What needs to be done: The exercise asks you to copy every line below in which "atletas" appears.

Provided data:
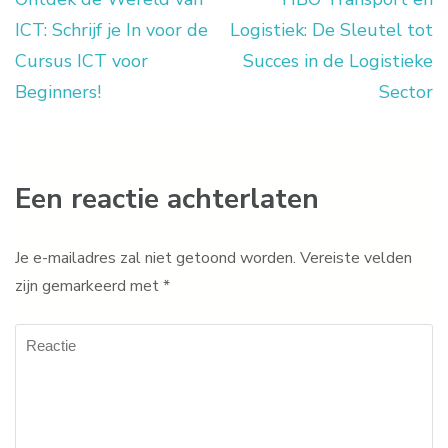
Berichtnavigatie
ICT: Schrijf je In voor de
Logistiek: De Sleutel tot
Cursus ICT voor
Succes in de Logistieke
Beginners!
Sector
Een reactie achterlaten
Je e-mailadres zal niet getoond worden.
Vereiste velden
zijn gemarkeerd met
*
Reactie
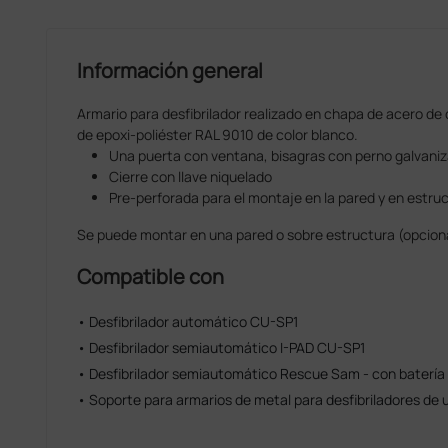
Información general
Armario para desfibrilador realizado en chapa de acero de
de epoxi-poliéster RAL 9010 de color blanco.
Una puerta con ventana, bisagras con perno galvaniz
Cierre con llave niquelado
Pre-perforada para el montaje en la pared y en estr
Se puede montar en una pared o sobre estructura (opciona
Compatible con
• Desfibrilador automático CU-SP1
• Desfibrilador semiautomático I-PAD CU-SP1
• Desfibrilador semiautomático Rescue Sam - con batería 
• Soporte para armarios de metal para desfibriladores de 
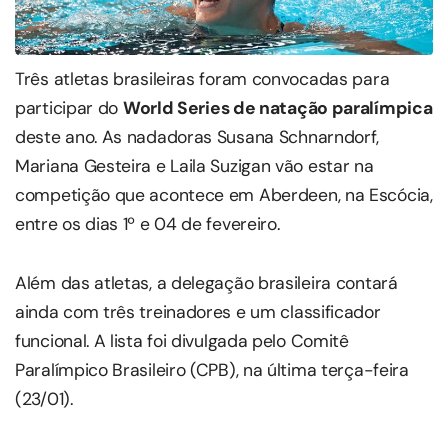
Três atletas brasileiras foram convocadas para
participar do
World Series de natação paralímpica
deste ano. As nadadoras Susana Schnarndorf,
Mariana Gesteira e Laila Suzigan vão estar na
competição que acontece em Aberdeen, na Escócia,
entre os dias 1º e 04 de fevereiro.
Além das atletas, a delegação brasileira contará
ainda com três treinadores e um classificador
funcional. A lista foi divulgada pelo Comitê
Paralímpico Brasileiro (CPB), na última terça-feira
(23/01).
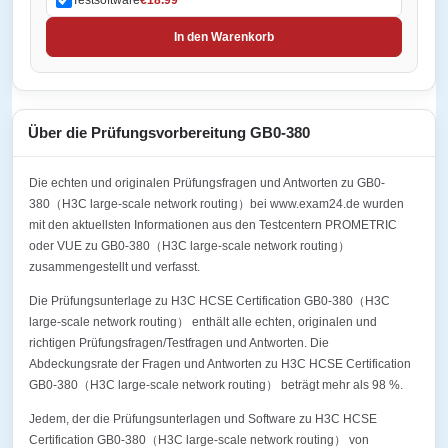
In den Warenkorb
Über die Prüfungsvorbereitung GB0-380
Die echten und originalen Prüfungsfragen und Antworten zu GB0-
380（H3C large-scale network routing）bei www.exam24.de wurden
mit den aktuellsten Informationen aus den Testcentern PROMETRIC
oder VUE zu GB0-380（H3C large-scale network routing）
zusammengestellt und verfasst.
Die Prüfungsunterlage zu H3C HCSE Certification GB0-380（H3C
large-scale network routing） enthält alle echten, originalen und
richtigen Prüfungsfragen/Testfragen und Antworten. Die
Abdeckungsrate der Fragen und Antworten zu H3C HCSE Certification
GB0-380（H3C large-scale network routing） beträgt mehr als 98 %.
Jedem, der die Prüfungsunterlagen und Software zu H3C HCSE
Certification GB0-380（H3C large-scale network routing） von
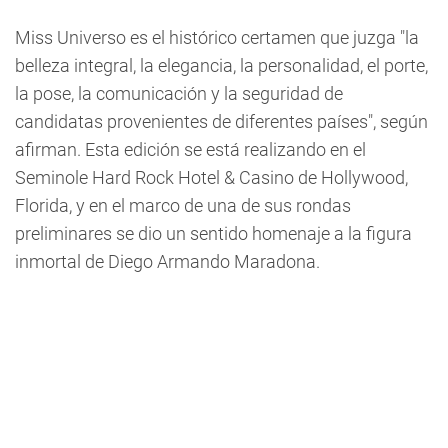
Miss Universo es el histórico certamen que juzga "la
belleza integral, la elegancia, la personalidad, el porte,
la pose, la comunicación y la seguridad de
candidatas provenientes de diferentes países", según
afirman. Esta edición se está realizando en el
Seminole Hard Rock Hotel & Casino de Hollywood,
Florida, y en el marco de una de sus rondas
preliminares se dio un sentido homenaje a la figura
inmortal de Diego Armando Maradona.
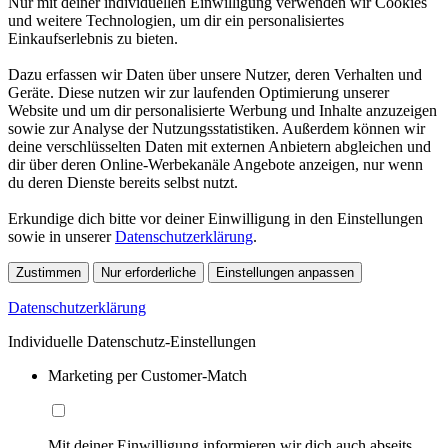
Nur mit deiner individuellen Einwilligung verwenden wir Cookies
und weitere Technologien, um dir ein personalisiertes
Einkaufserlebnis zu bieten.
Dazu erfassen wir Daten über unsere Nutzer, deren Verhalten und
Geräte. Diese nutzen wir zur laufenden Optimierung unserer
Website und um dir personalisierte Werbung und Inhalte anzuzeigen
sowie zur Analyse der Nutzungsstatistiken. Außerdem können wir
deine verschlüsselten Daten mit externen Anbietern abgleichen und
dir über deren Online-Werbekanäle Angebote anzeigen, nur wenn
du deren Dienste bereits selbst nutzt.
Erkundige dich bitte vor deiner Einwilligung in den Einstellungen
sowie in unserer
Datenschutzerklärung
.
Zustimmen
Nur erforderliche
Einstellungen anpassen
Datenschutzerklärung
Individuelle Datenschutz-Einstellungen
Marketing per Customer-Match
Mit deiner Einwilligung informieren wir dich auch abseits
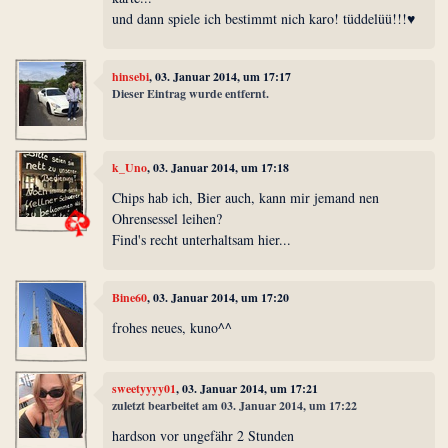
und dann spiele ich bestimmt nich karo! tüddelüü!!!♥
hinsebi
, 03. Januar 2014, um 17:17
Dieser Eintrag wurde entfernt.
k_Uno
, 03. Januar 2014, um 17:18
Chips hab ich, Bier auch, kann mir jemand nen
Ohrensessel leihen?
Find's recht unterhaltsam hier...
Bine60
, 03. Januar 2014, um 17:20
frohes neues, kuno^^
sweetyyyy01
, 03. Januar 2014, um 17:21
zuletzt bearbeitet am 03. Januar 2014, um 17:22
hardson vor ungefähr 2 Stunden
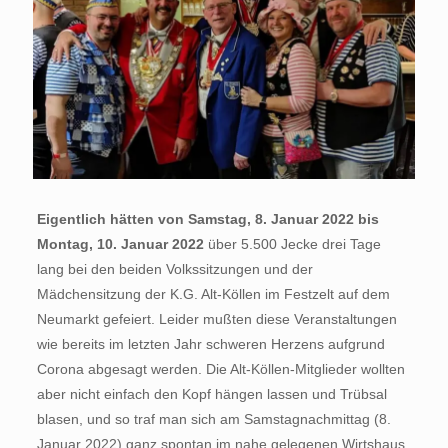
Eigentlich hätten von Samstag, 8. Januar 2022 bis
Montag, 10. Januar 2022
über 5.500 Jecke drei Tage
lang bei den beiden Volkssitzungen und der
Mädchensitzung der K.G. Alt-Köllen im Festzelt auf dem
Neumarkt gefeiert. Leider mußten diese Veranstaltungen
wie bereits im letzten Jahr schweren Herzens aufgrund
Corona abgesagt werden. Die Alt-Köllen-Mitglieder wollten
aber nicht einfach den Kopf hängen lassen und Trübsal
blasen, und so traf man sich am Samstagnachmittag (8.
Januar 2022) ganz spontan im nahe gelegenen Wirtshaus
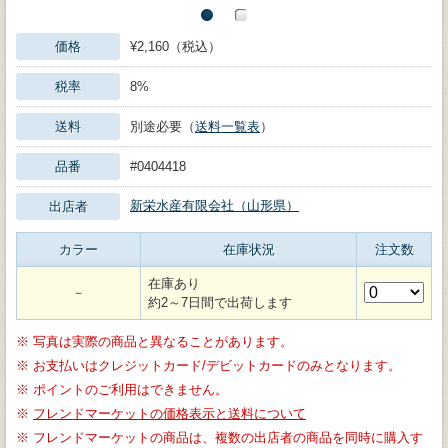
価格
¥2,160（税込）
税率
8%
送料
別途必要（
送料一覧表
）
品番
#0404418
新栄水産有限会社（山形県）
出店者
カラー
在庫状況
注文数
在庫あり
－
約2～7日間で出荷します
※
写真は実際の商品と異なることがあります。
※
お支払いはクレジットカード/デビットカードのみとなります。
※
ポイントのご利用はできません。
※
フレンドマーケットの価格表示と送料について
※
フレンドマーケットの商品は、複数の出店者の商品を同時に購入す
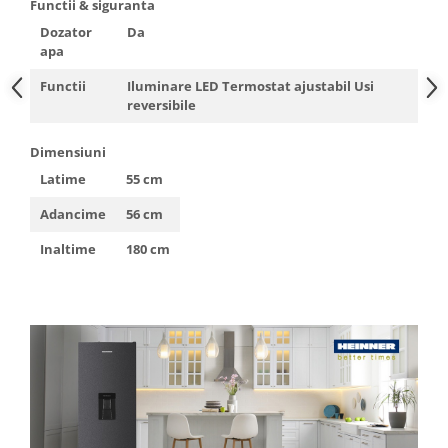
Functii & siguranta
Dozator
Da
apa
Functii
Iluminare LED Termostat ajustabil Usi
reversibile
Dimensiuni
Latime
55 cm
Adancime
56 cm
Inaltime
180 cm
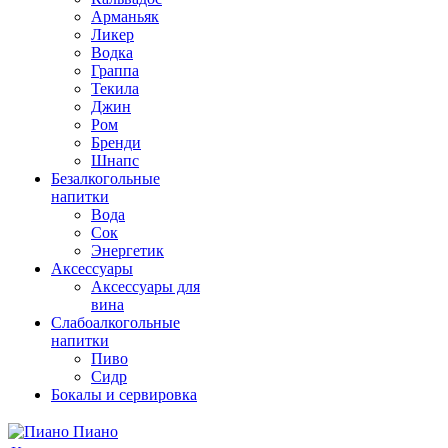
Арманьяк
Ликер
Водка
Граппа
Текила
Джин
Ром
Бренди
Шнапс
Безалкогольные
напитки
Вода
Сок
Энергетик
Аксессуары
Аксессуары для
вина
Слабоалкогольные
напитки
Пиво
Сидр
Бокалы и сервировка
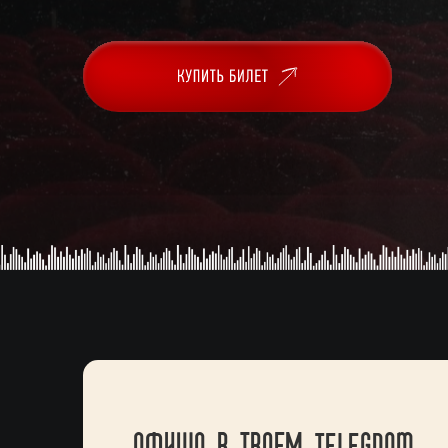
АФИША В ТВОЕМ TELEGRAM —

Solution:
Três atletas brasileiras foram convocadas para
Além das atletas, a delegação brasileira contará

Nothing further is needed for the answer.